All the lines below need retyping exactly, apart from the images.
- - - - - - -
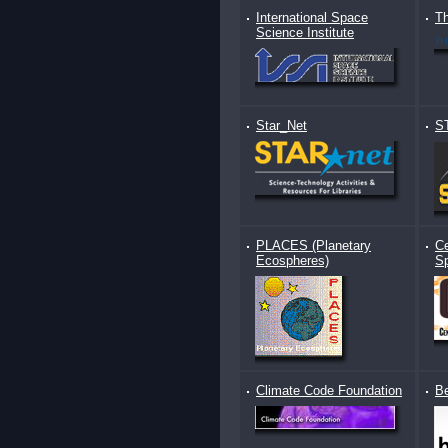
International Space
Th
Science Institute
Star_Net
S
PLACES (Planetary
Ce
Ecospheres)
S
Climate Code Foundation
B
- - - - - - -
Task answer:
International Space
Th
Science Institute
Star_Net
S
PLACES (Planetary
Ce
Ecospheres)
S
Climate Code Foundation
B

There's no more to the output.